In Intels case I had some apprehension going in that given it is the companies first attempt at this in a consumer grade solution and that perhaps we’d be seeing the same sort of performance limitations that we saw on the AMD’s, but so far at least with the 7900X the internal chip latency has been superb. Even running at a 64 buffer we’ve been seeing 100% CPU load prior to the audio breaking up in playback, making this one of the most efficient chips I think I’ve possibly had on the desk.
So certainly a plus point there as the load capability seems to scale perfectly across the various buffer settings tested.
RAW performance wise I’ve run it through both CPU-Z and Geekbench again.
The multi-core result in Geekbench looks modest, although it’s worth noting the single core gains going on here compared to the previous generation 10 core the 6950X. On the basic DAWBench 4 test this doesn’t really show us up any great gains, rather it returns the sort of minor bump in performance that we’d kind of expect.
However whilst more cores can help spread the load, a lot of firms have always driven home the importance of raw clock speeds as well and once we start to look at more complex chains this becomes a little clearer. A VSTi channel with effects or additional processing on it needs to be sent to the CPU as a whole chain as it proves rather inefficient to chop up a channel signal chain for parallel processing.
A good single core score can mean slipping in just enough time to be able to squeeze in another full channel and effects chain and once you multiply that by the number of cores here, it’s easy to see how the combination of both a large number of cores and a high single core score can really translate into a higher total track count and is something we see manifest in the Kontakt based DAWBench VI test.
In this instance the performance gains over the previous generation seems quite sizable and whilst there is no doubt gains have been had from a change in architecture and that high-efficiency CPU usage we’ve already seen it should be noted here that this is close to a 20% increase in clock speed in play here too.

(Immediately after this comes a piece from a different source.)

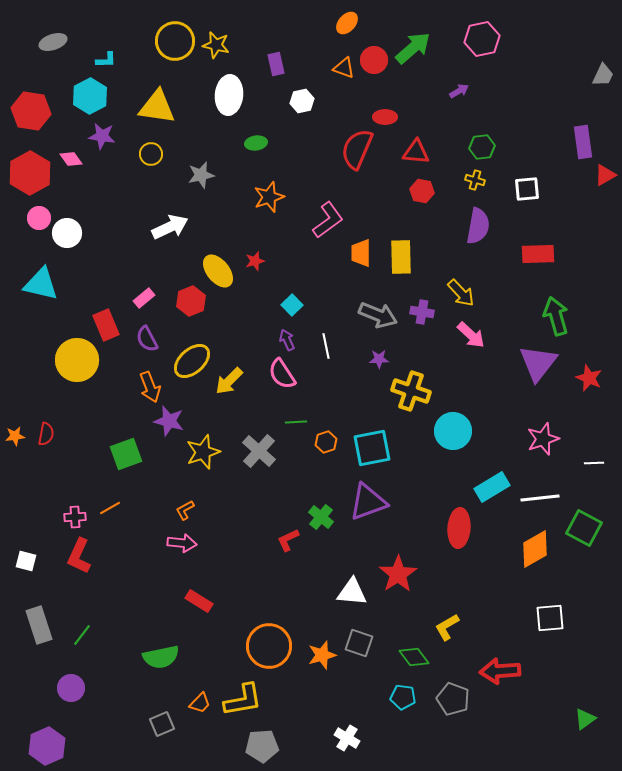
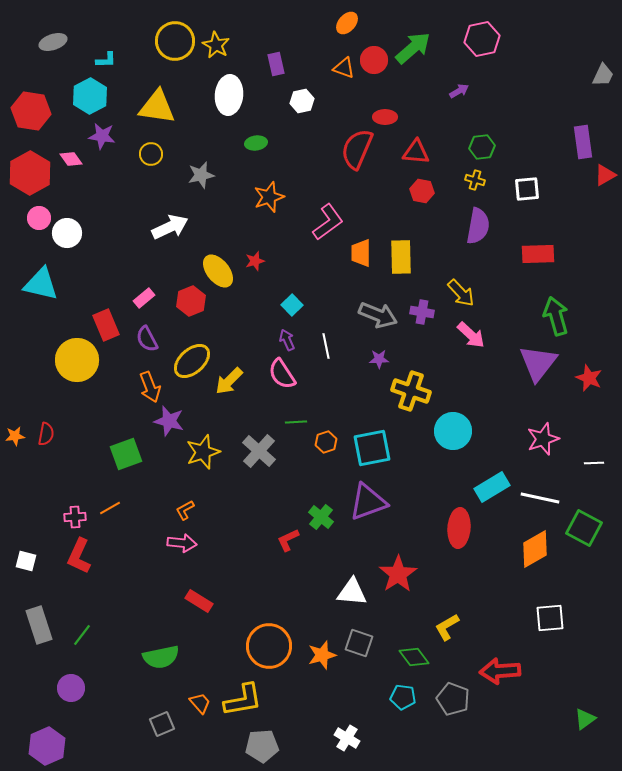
yellow star at (216, 45): rotated 16 degrees clockwise
pink L-shape at (328, 220): moved 2 px down
white line at (540, 498): rotated 18 degrees clockwise
orange trapezoid at (200, 703): rotated 85 degrees counterclockwise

When we test we aim to do so around the all core turbo level. Modern Intel CPU’s have two turbo ratings, one is the “all core” level to which we can auto boost all the cores if the temperatures are safe and the other is the “Turbo 3.0” mode where it boosts a single core or it did in previous generations, but now we see it boosting the two strongest cores where the system permits.
The 7900X has a 4.5GHz 2 core turbo ability of 4.5GHz but we’ve chosen to lock it off at the all core turbo point in the testing. Running at stock clock levels we saw it boost the two cores correctly a number of times, but even under stress testing the 2 core maximum couldn’t be hit constantly without overheating on the low noise cooling solution we are using. The best we managed was a constant 4.45GHz at a temperature we were happy with, so we dialed it back to all core turbo clock speed of 4.3GHz across all cores and locked it in place for the testing, with it behaving well around this level.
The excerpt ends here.